══ Excerpted records ══

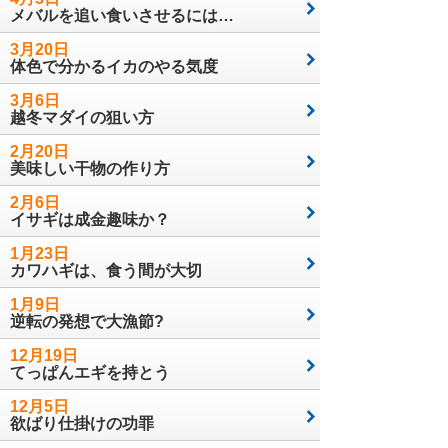
メバルを追い食いさせるには…
3月20日
体色で分かるイカのやる気度
3月6日
越冬マダイの狙い方
2月20日
美味しい干物の作り方
2月6日
イサギは成金趣味か？
1月23日
カワハギは、食う間が大切
1月9日
逆転の発想で大漁節?
12月19日
てっぱんエギを持とう
12月5日
欲ばり仕掛けの功罪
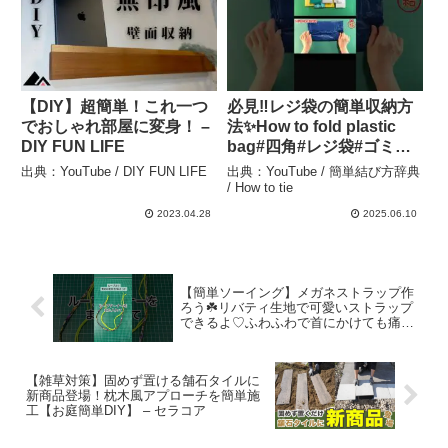
【DIY】超簡単！これ一つ
必見‼レジ袋の簡単収納方
でおしゃれ部屋に変身！ –
法✨How to fold plastic
DIY FUN LIFE
bag#四角#レジ袋#ゴミ袋
#bag#ドンキ#手提袋#ビニ
出典：YouTube / DIY FUN LIFE
出典：YouTube / 簡単結び方辞典
ール袋#畳み方#たたみかた
/ How to tie
#買物袋#접는방법#折疊
2023.04.28
2025.06.10
#shorts – 簡単結び方辞典 /
How to tie
【簡単ソーイング】メガネストラップ作
ろう☘️リバティ生地で可愛いストラップ
できるよ♡ふわふわで首にかけても痛く
ない#sewing #howto #100均diy #100均 #
リメイク #easy – Tomのアトリエ
【雑草対策】固めず置ける舗石タイルに
新商品登場！枕木風アプローチを簡単施
工【お庭簡単DIY】 – セラコア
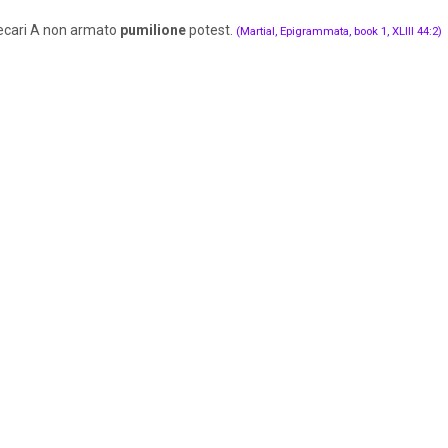
necari A non armato
pumilione
potest.
(Martial, Epigrammata, book 1, XLIII 44:2)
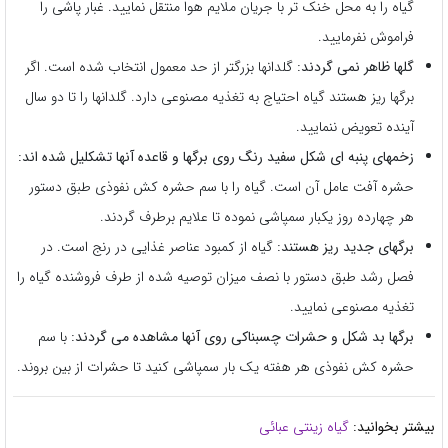
گیاه را به محل خنک تر با جریان ملایم هوا منتقل نمایید. غبار پاشی را
فراموش نفرمایید.
گلها ظاهر نمی گردند:
گلدانها بزرگتر از حد معمول انتخاب شده است. اگر
برگها ریز هستند گیاه احتیاج به تغذیه مصنوعی دارد. گلدانها را تا دو سال
آینده تعویض ننمایید.
زخمهای پنبه ای شکل سفید رنگ روی برگها و قاعده آنها تشکلیل شده اند:
حشره آفت عامل آن است. گیاه را با سم حشره کش نفوذی طبق دستور
هر چهارده روز یکبار سمپاشی نموده تا علایم برطرف گردند.
برگهای جدید ریز هستند:
گیاه از کمبود عناصر غذایی در رنج است. در
فصل رشد طبق دستور با نصف میزان توصیه شده از طرف فروشنده گیاه را
تغذیه مصنوعی نمایید.
برگها بد شکل و حشرات چسبناکی روی آنها مشاهده می گردند:
با سم
حشره کش نفوذی هر هفته یک بار سمپاشی کنید تا حشرات از بین بروند.
بیشتر بخوانید:
گیاه زینتی عبائی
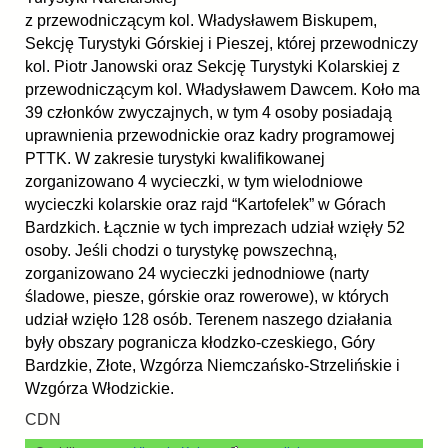
z przewodniczącym kol. Władysławem Biskupem,
Sekcję Turystyki Górskiej i Pieszej, której przewodniczy
kol. Piotr Janowski oraz Sekcję Turystyki Kolarskiej z
przewodniczącym kol. Władysławem Dawcem. Koło ma
39 członków zwyczajnych, w tym 4 osoby posiadają
uprawnienia przewodnickie oraz kadry programowej
PTTK. W zakresie turystyki kwalifikowanej
zorganizowano 4 wycieczki, w tym wielodniowe
wycieczki kolarskie oraz rajd “Kartofelek” w Górach
Bardzkich. Łącznie w tych imprezach udział wzięły 52
osoby. Jeśli chodzi o turystykę powszechną,
zorganizowano 24 wycieczki jednodniowe (narty
śladowe, piesze, górskie oraz rowerowe), w których
udział wzięło 128 osób. Terenem naszego działania
były obszary pogranicza kłodzko-czeskiego, Góry
Bardzkie, Złote, Wzgórza Niemczańsko-Strzelińskie i
Wzgórza Włodzickie.
CDN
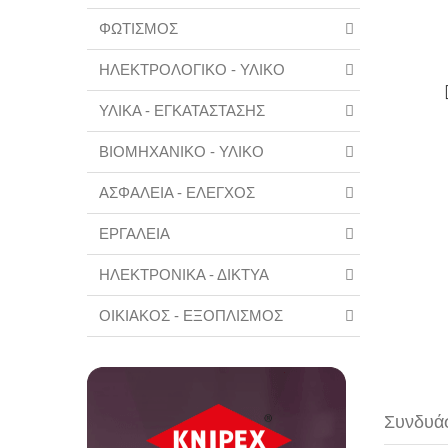
ΦΩΤΙΣΜΟΣ
ΗΛΕΚΤΡΟΛΟΓΙΚΟ - ΥΛΙΚΟ
ΥΛΙΚΑ - ΕΓΚΑΤΑΣΤΑΣΗΣ
ΒΙΟΜΗΧΑΝΙΚΟ - ΥΛΙΚΟ
ΑΣΦΑΛΕΙΑ - ΕΛΕΓΧΟΣ
ΕΡΓΑΛΕΙΑ
ΗΛΕΚΤΡΟΝΙΚΑ - ΔΙΚΤΥΑ
ΟΙΚΙΑΚΟΣ - ΕΞΟΠΛΙΣΜΟΣ
Συνδυάσ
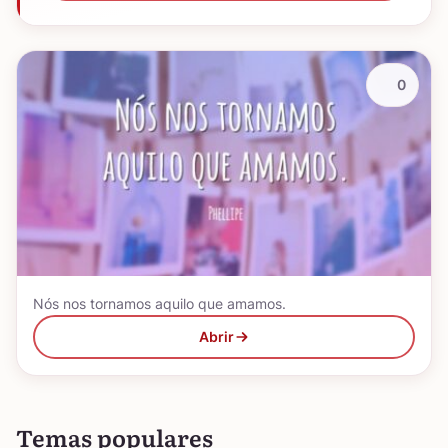
0
Nós nos tornamos aquilo que amamos.
Abrir
Temas populares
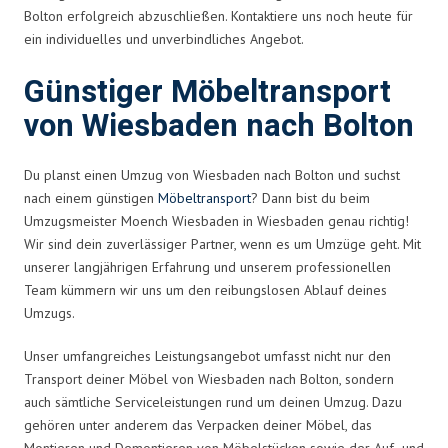
Bolton erfolgreich abzuschließen. Kontaktiere uns noch heute für
ein individuelles und unverbindliches Angebot.
Günstiger Möbeltransport
von Wiesbaden nach Bolton
Du planst einen Umzug von Wiesbaden nach Bolton und suchst
nach einem günstigen
Möbeltransport
? Dann bist du beim
Umzugsmeister Moench Wiesbaden in Wiesbaden genau richtig!
Wir sind dein zuverlässiger Partner, wenn es um Umzüge geht. Mit
unserer langjährigen Erfahrung und unserem professionellen
Team kümmern wir uns um den reibungslosen Ablauf deines
Umzugs.
Unser umfangreiches Leistungsangebot umfasst nicht nur den
Transport deiner Möbel von Wiesbaden nach Bolton, sondern
auch sämtliche Serviceleistungen rund um deinen Umzug. Dazu
gehören unter anderem das Verpacken deiner Möbel, das
Montieren und Demontieren von Möbelstücken sowie der Auf- und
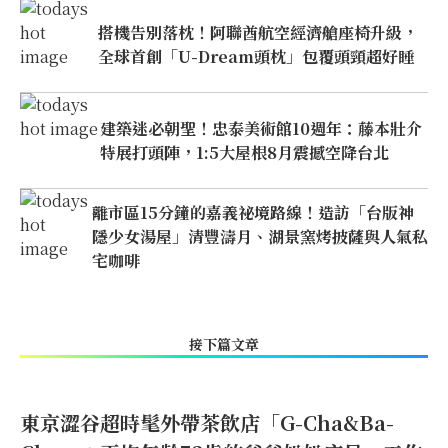
搭機告別落枕！阿聯酋航空經濟艙座椅升級，
全球首創「U-Dream頭枕」包覆頭頸超好睡
建築迷必朝聖！忠泰美術館10週年：藤本壯介
特展打頭陣，1:5大屋根8月震撼空降台北
離市區15分鐘的嘉義祕境路線！造訪「台版神
隱少女湯屋」清豐濤月、湖景窯烤披薩與人氣私
宅咖啡
接下篇文章
東京澀谷超時髦外帶茶飲店「G-Cha&Ba-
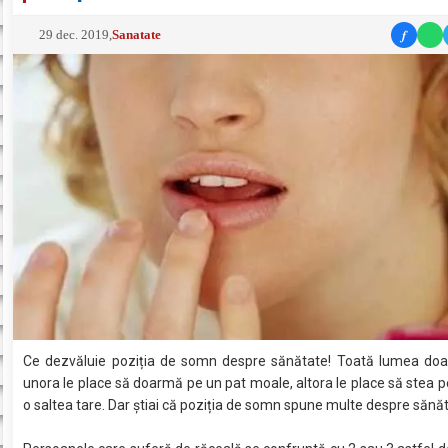
f
29 dec. 2019
,
Sanatate
Ce dezvăluie poziția de somn despre sănătate! Toată lumea doar
unora le place să doarmă pe un pat moale, altora le place să stea p
o saltea tare. Dar știai că poziția de somn spune multe despre sănă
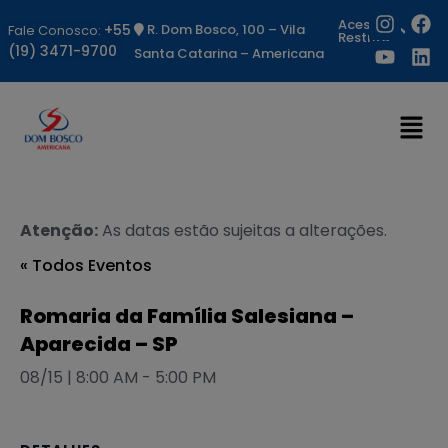
Acesso
+55
R. Dom Bosco, 100 – Vila
Fale Conosco:
Restrito
(19) 3471-9700
Santa Catarina – Americana
Atenção:
As datas estão sujeitas a alterações.
« Todos Eventos
Romaria da Família Salesiana –
Aparecida – SP
08/15 | 8:00 AM
-
5:00 PM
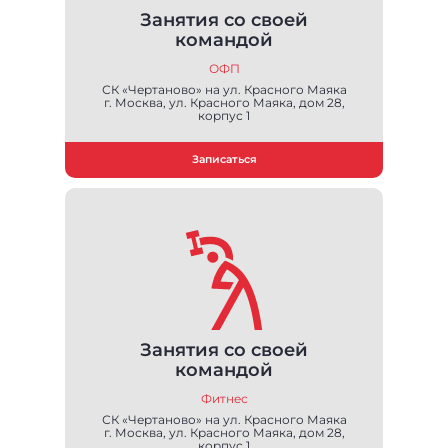
Занятия со своей
командой
ОФП
СК «Чертаново» на ул. Красного Маяка
г. Москва, ул. Красного Маяка, дом 28,
корпус 1
Записаться
Занятия со своей
командой
Фитнес
СК «Чертаново» на ул. Красного Маяка
г. Москва, ул. Красного Маяка, дом 28,
корпус 1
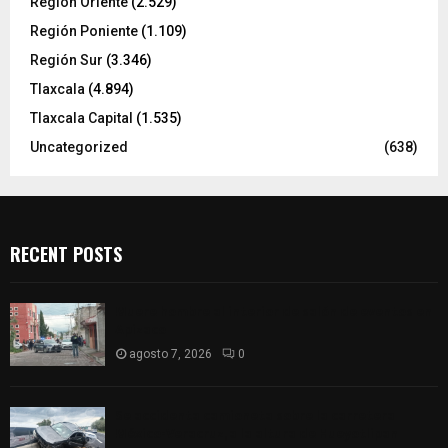
Región Oriente
(2.529)
Región Poniente
(1.109)
Región Sur
(3.346)
Tlaxcala
(4.894)
Tlaxcala Capital
(1.535)
Uncategorized
(638)
RECENT POSTS
Muere hombre al interior de salón de eventos en
Apizaco
agosto 7, 2026
0
Se accidenta camioneta sobre la carretera
México-Veracruz, a la altura de Hueyotlipan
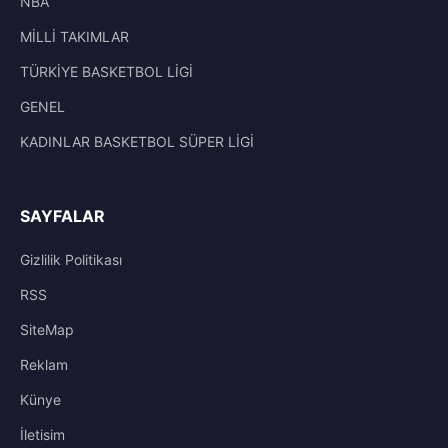
NBA
MİLLİ TAKIMLAR
TÜRKİYE BASKETBOL LİGİ
GENEL
KADINLAR BASKETBOL SÜPER LİGİ
SAYFALAR
Gizlilik Politikası
RSS
SiteMap
Reklam
Künye
İletisim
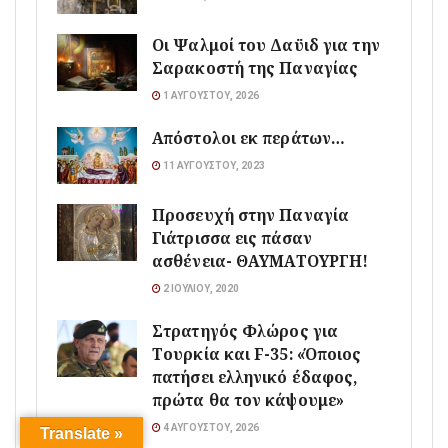
Οι Ψαλμοί του Δαϋιδ για την
Σαρακοστή της Παναγίας
1 ΑΥΓΟΎΣΤΟΥ, 2026
Απόστολοι εκ περάτων…
11 ΑΥΓΟΎΣΤΟΥ, 2023
Προσευχή στην Παναγία
Γιάτρισσα εις πάσαν
ασθένεια- ΘΑΥΜΑΤΟΥΡΓΗ!
2 ΙΟΥΛΊΟΥ, 2020
Στρατηγός Φλώρος για
Τουρκία και F-35: «Όποιος
πατήσει ελληνικό έδαφος,
πρώτα θα τον κάψουμε»
4 ΑΥΓΟΎΣΤΟΥ, 2026
Translate »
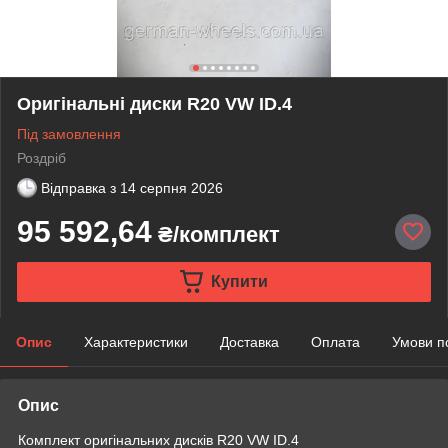
Оригінальні диски R20 VW ID.4
Під замовлення
Роздріб
Відправка з
14 серпня 2026
95 592,64
₴/комплект
Купити
Опис
Характеристики
Доставка
Оплата
Умови п
Опис
Комплект оригінальних дисків R20 VW ID.4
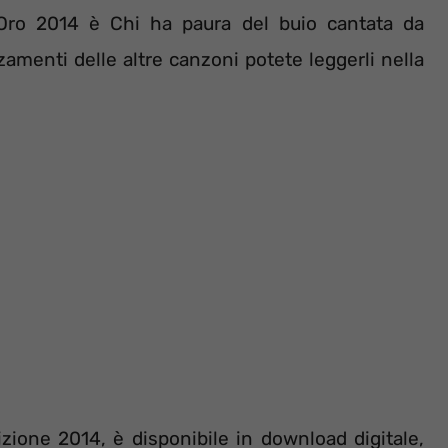
’Oro 2014 è Chi ha paura del buio cantata da
amenti delle altre canzoni potete leggerli nella
dizione 2014, è disponibile in download digitale,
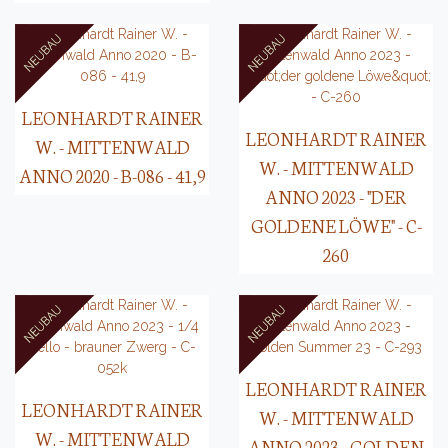
LEONHARDT RAINER
LEONHARDT RAINER
W. - MITTENWALD
W. - MITTENWALD
ANNO 2020 - B-086 - 41,9
ANNO 2023 - "DER
GOLDENE LÖWE" - C-
260
LEONHARDT RAINER
LEONHARDT RAINER
W. - MITTENWALD
W. - MITTENWALD
ANNO 2023 - GOLDEN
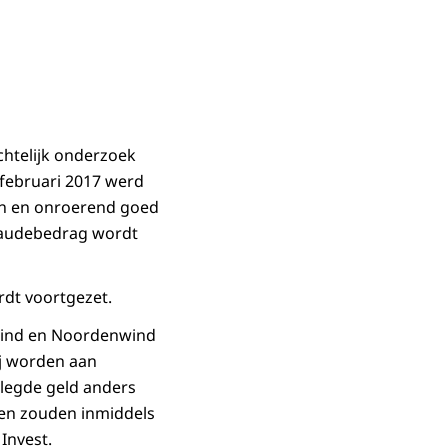
htelijk onderzoek
februari 2017 werd
en en onroerend goed
fraudebedrag wordt
rdt voortgezet.
Wind en Noordenwind
ij worden aan
legde geld anders
ten zouden inmiddels
Invest.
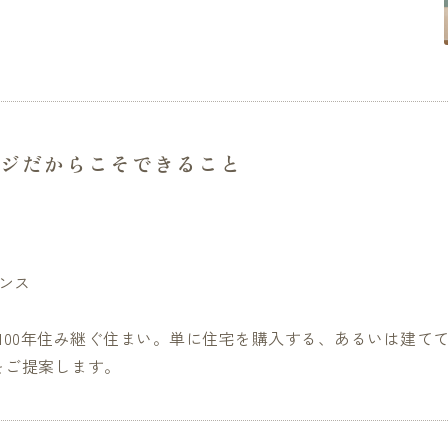
ジだからこそできること
ナンス
100年住み継ぐ住まい。単に住宅を購入する、あるいは建てて
をご提案します。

═══

Filter the entries above down to the lines that contain "ANNO".

▶ [Task result]
ANNO 2020 - B-086 - 41,9
ANNO 2023 - "DER
ANNO 2023 - GOLDEN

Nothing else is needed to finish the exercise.